Apple store green logo
An image of Apple's New York flagship store with a green-tinted logo to celebrate 'Earth Day'. Reuters

Apple has promised that one day its millions of iPhones, iPads and Macs will be built entirely from recycled materials. The bold pledge, loosely detailed in the Cupertino giant's annual Environment Responsibility Report for 2017, presents the idea of a closed-loop supply chain in the hopes that one day Apple and other technology companies can "stop mining the earth altogether".

Apple's ambition to halt mining for rare metals and toxic materials has a small catch, however: it isn't completely sure how to do it.

In the report, Apple cites its recycling program Apple Renew and its continued promotion of refurbished devices as integral to its eco-friendly ambitions. It also talks up its army of disassembly robots, dubbed Liam, which it says was used to construct Mac Mini computers from aluminium recovered from iPhone 6 enclosures.

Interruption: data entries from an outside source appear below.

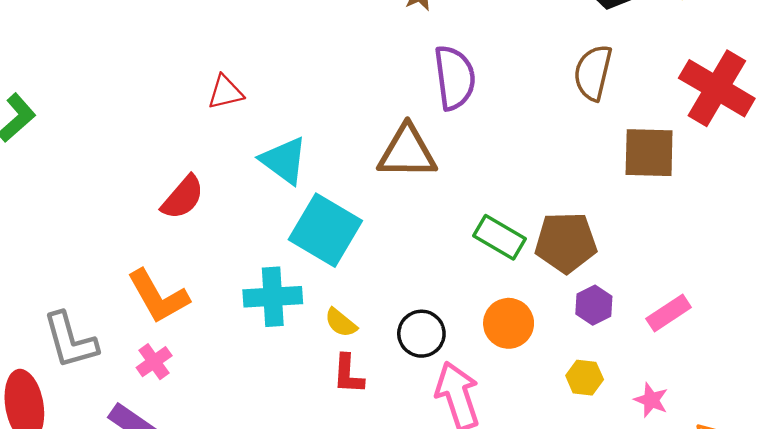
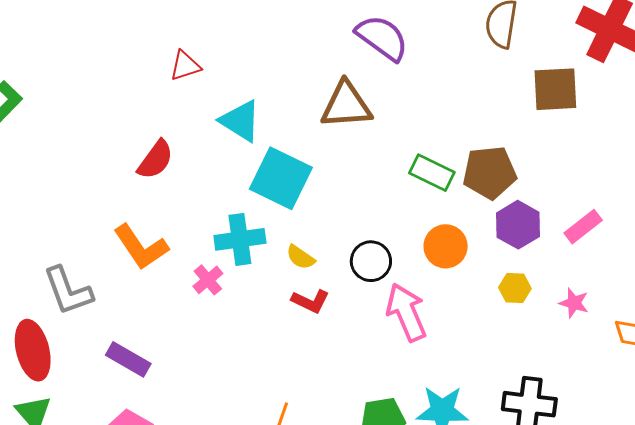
purple semicircle: (455, 78) -> (382, 38), turned -42
purple hexagon: (594, 305) -> (518, 225), size x1.4
pink cross: (154, 362) -> (208, 280), moved
red L-shape: (348, 374) -> (310, 301), turned -63

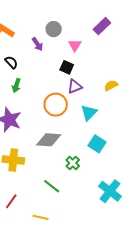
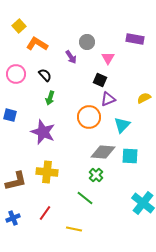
purple rectangle: (102, 26) -> (135, 39), turned 54
gray diamond: (49, 140) -> (103, 152), moved
cyan square: (97, 144) -> (130, 156), turned -30
green cross: (73, 163) -> (96, 175), moved

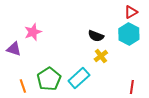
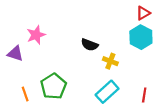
black semicircle: (96, 36) -> (90, 45), moved
yellow cross: (101, 56) -> (110, 61), turned -32
cyan rectangle: (79, 78) -> (107, 92), moved

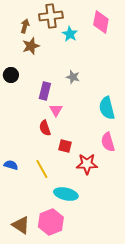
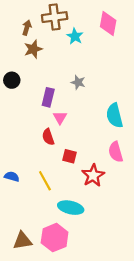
red star: (87, 164) -> (93, 175), turned -30
brown triangle: (21, 225) -> (22, 241), turned -42

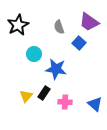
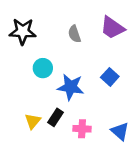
black star: (18, 25) -> (23, 31), turned 30
blue square: (79, 43) -> (110, 77), moved

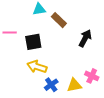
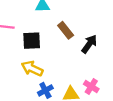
brown rectangle: (59, 20) -> (66, 30), moved

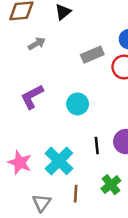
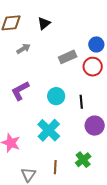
black line: (97, 146) -> (81, 102), moved
cyan cross: (59, 161) -> (49, 130), moved

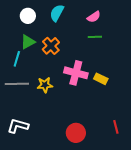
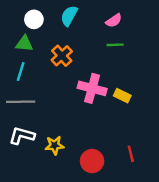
green triangle: (28, 42) -> (24, 44), moved, turned 35
yellow star: (45, 85) -> (54, 145), moved
white L-shape: (18, 126) -> (22, 136), moved
red line: (116, 127) -> (131, 154), moved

Yet while Apple is happy to announce that iPhone 6s logic boards will be made from recycled tin solder in the short term, the "how" of its closed-loop goal is still something of an unknown quantity.

"We're actually doing something we rarely do, which is announce a goal before we've completely figured out how to do it," Apple's Vice President of Environment, Policy and Social Initiatives, Lisa Jackson, told Vice. "So we're a little nervous, but we also think it's really important, because as a sector we believe it's where technology should be going."

Jackson goes on to note that a modern iPhone has very few components that come from recycled, sustainable sources, but there are plans within Apple to combine "high quality recycled metals" from its suppliers with parts from dismantled devices that customers have returned through Apple Renew.

Of those third-party suppliers, Apple announced that seven will run entirely on renewable energy by the end of 2017, while its own stores, offices and data centres now run on 96% green energy sources – an increase of 3% from 2016.

The use of tin, tungsten, gold and other non-renewable materials in Apple products has come under scrutiny over the years amid allegations of child labour and exploitation of lax environmental laws. The report comes just over a year after the iPhone-maker was accused of using cobalt mined by child labourers in the Congo, which prompted a company-wide audit into its own code of conduct for environmentally safe manufacturing and working conditions.

In January, Greenpeace praised Apple for the clarity of its clean energy reporting in an annual report, stating that "since adopting its 100% renewable commitment in 2012, Apple has maintained a strong siting policy, requiring any new data centre location to have the ability to secure 100% renewable energy".

In response to Apple's latest report, a Greenpeace statement read: "This commitment, and Apple's recent progress in transitioning its supply chain in Asia to renewable energy, puts it far ahead of others in the sector. Major IT brands such as Samsung, Huawei and Microsoft should quickly match Apple's leadership, if they don't want to risk falling even further behind."